Dr. JoAnn Deak, noted author, educator, and psychologist, spent Thursday with the GPS faculty and staff, explaining the good and bad of the adolescent brain and offering advice for generating mindful, not “mind full” learning in the classroom. Dr. Deak’s presentation at GPS was a gift from interim Head of School Dr. Sue Groesbeck.
Dr. Deak is the author of four books: How Girls Thrive, Girls will be Girls, The Fantastic Elastic Brain, and The Owner’s Manual for Driving your Adolescent Brain. “Your job as a teacher,” she told the GPS faculty, “is to extend each girl’s uni-focus as much as possible before she leaves.” Multi-tasking, she said, costs time, leads to mistakes and a deteriorating laser, or uni-, focus in adolescents, and develops a brain that “habituates an increased need for multi-stimulation.” Much better, she said, is a deep, linear focus that “leads to profound thinking.”
In addition to demystifying brain research and the differences between the genders, Dr. Deak stressed what she calls the “IPO method of teaching.” According to her, a teacher should devote 20 minutes on the input of information, two minutes on deep processing of the information, and a similar amount to the output by the student. “You need to teach girls to fight through problem-solving and ambiguity and help them fight to figure something out. They need to use, or stretch, every part of their brain.”

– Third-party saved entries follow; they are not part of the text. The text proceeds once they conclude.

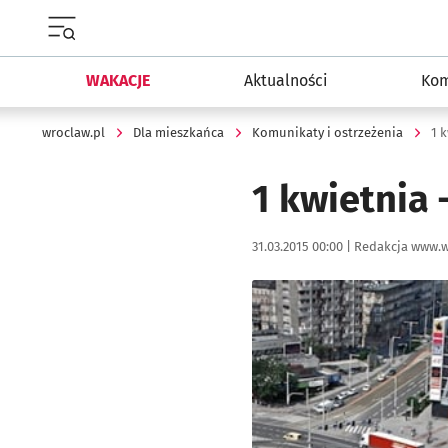
Menu główne portalu wroclaw.pl
WAKACJE
Aktualności
Kom
wroclaw.pl
Dla mieszkańca
Komunikaty i ostrzeżenia
1 
1 kwietnia 
Data publikacji:
Autor:
31.03.2015 00:00 |
Redakcja www.w
Kliknij, aby powiększyć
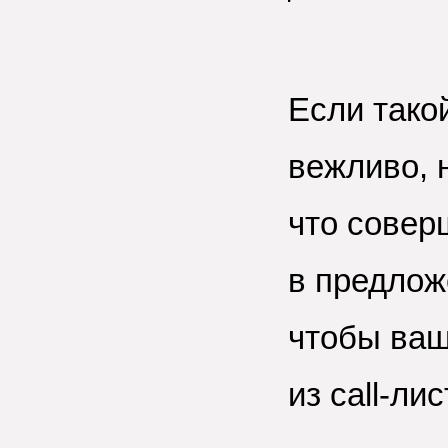
Если тако
вежливо, 
что совер
в предлож
чтобы ваш
из
call-лис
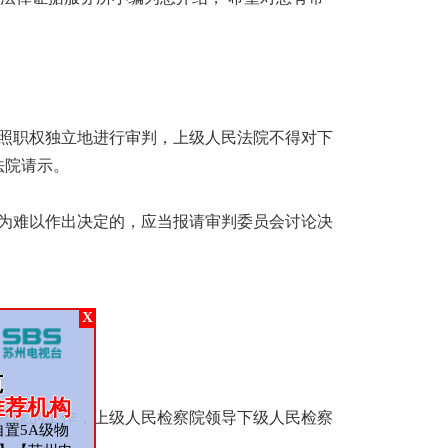
照职权独立地进行审判，上级人民法院不得对下
法院请示。
为难以作出决定的，应当报请审判委员会讨论决
X
范
推荐机构
察院的工作，上级人民检察院领导下级人民检察
置5A级物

Explaining that a girl needs “connected” teaching, a belief that a teacher cares about her, she advised teachers to use the word misstep rather than mistake and to acclimate girls to giving an incorrect answer. “Missteps are less costly in a girls’ school,” she said. “When girls can work together, they take more risks, face conflict, and come out sturdier.”
She received laughter and a smattering of appreciative applause when she said the “teachers of adolescent girls should make more money than professional athletes.”